The $200 billion ten year cost of the legislation would be partially offset from savings under Medicare, Medicaid and the PPACA as follows:
  • repeal $8 billion in PPACA mandatory funding from the “prevention and public health fund”;
  • require greater repayment of improper taxpayer-funded subsidies under the PPACA ($13.4 billion in savings);
  • gradually increase Medicare premiums for high-income beneficiaries beginning in 2017 ($31 billion in savings); 
  • reduce Medicare payments to hospital outpatient departments for evaluation and management services to the level paid for the services delivered in physician offices($6.8 billion in savings);
  • reduce from 70% to 55% the amount of patient bad debt hospitals can be reimbursed by Medicare ($10.6 billion in savings); and
  • cut Medicaid disproportionate share hospital payments ($4.1 billion in savings). 

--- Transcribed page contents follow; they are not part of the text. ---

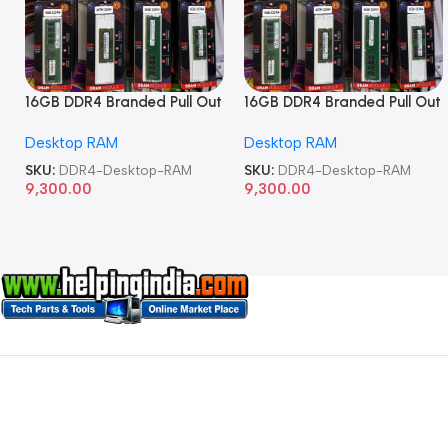
16GB DDR4 Branded Pull Out
16GB DDR4 Branded Pull Out
Memory Desktop RAM
Memory Desktop RAM
Desktop RAM
Desktop RAM
SKU:
DDR4-Desktop-RAM
SKU:
DDR4-Desktop-RAM
9,300.00
9,300.00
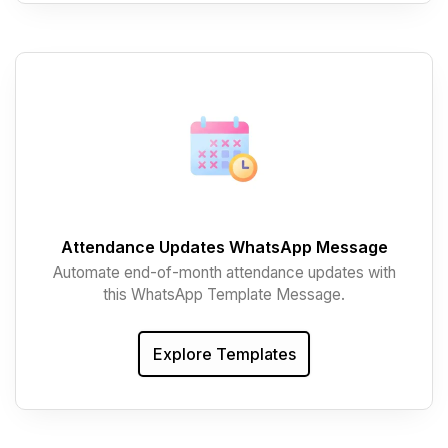
Attendance Updates WhatsApp Message
Automate end-of-month attendance updates with
this WhatsApp Template Message.
Explore Templates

Other cost offsets include, among other things:
  • extending the federal pay freeze and changing the co-pay structure for retirees;
  • coordinating with states to prevent Social Security overpayments; and
  • prohibiting millionaires from receiving unemployment and food stamps, among other things. 

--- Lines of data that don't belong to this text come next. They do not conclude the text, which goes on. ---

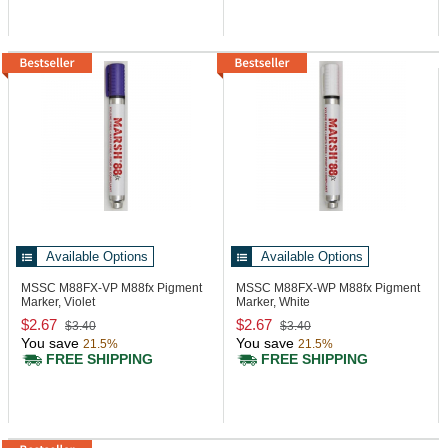
Available Options
Available Options
MSSC M88FX-VP
M88fx Pigment
MSSC M88FX-WP
M88fx Pigment
Marker, Violet
Marker, White
$2.67
$2.67
$3.40
$3.40
You save
You save
21.5%
21.5%
FREE SHIPPING
FREE SHIPPING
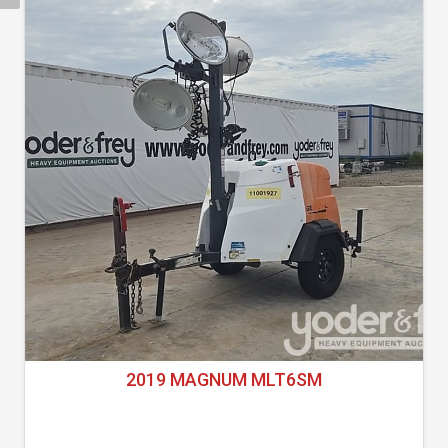
2019 MAGNUM MLT6SM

The President said he would not agree to legislation containing the provision which includes the Keystone XL energy pipeline mandate.  Also, Senate Majority Leader Harry Reid was quick to discount the House move, stating that “If the House sends us their bill with Keystone in it, they are just wasting valuable time because it will not pass the Senate.”  If this proves to be the case, Speaker Boehner’s plan to adjourn by December 16 or 18 will go by the wayside and extend the current session of Congress for another week or even beyond Christmas.

Other Legislative Action
Last week the House passed H.R. 2405, legislation to reauthorize and revise provisions in the Pandemic and All-Hazards Preparedness Act and the Project BioShield Act of 2004 that provide those protections.  Under the legislation, HHS would be able to utilize up to 30% of the funding allocated for the Project BioShield Special Reserve Fund for medical countermeasures in the event of the various threats.  The bill would also allow the FDA to authorize the use of unapproved medical products to avoid public health emergencies and reauthorize additional public health preparedness programs, such as influenza vaccine tracking and the Medical Reserve Corps.  In addition, the House passed H.R. 1254, the Synthetic Drug Control Act, which amends the Controlled Substances Act to add as schedule I controlled substances, among other things, any material, compound, mixture, or preparation which contains cannabimimetic agents.  The House also passed H.R. 10, the Regulations From the Executive in Need of Scrutiny (REINS) Act of 2011, which would give Congress the final say on whether “major” regulations (with an economic impact over $100 million) could go into effect.  This week the House is expected to consider H.R. 1540, the National Defense Authorization Act for Fiscal Year 2012 which includes authorization provisions for military health programs.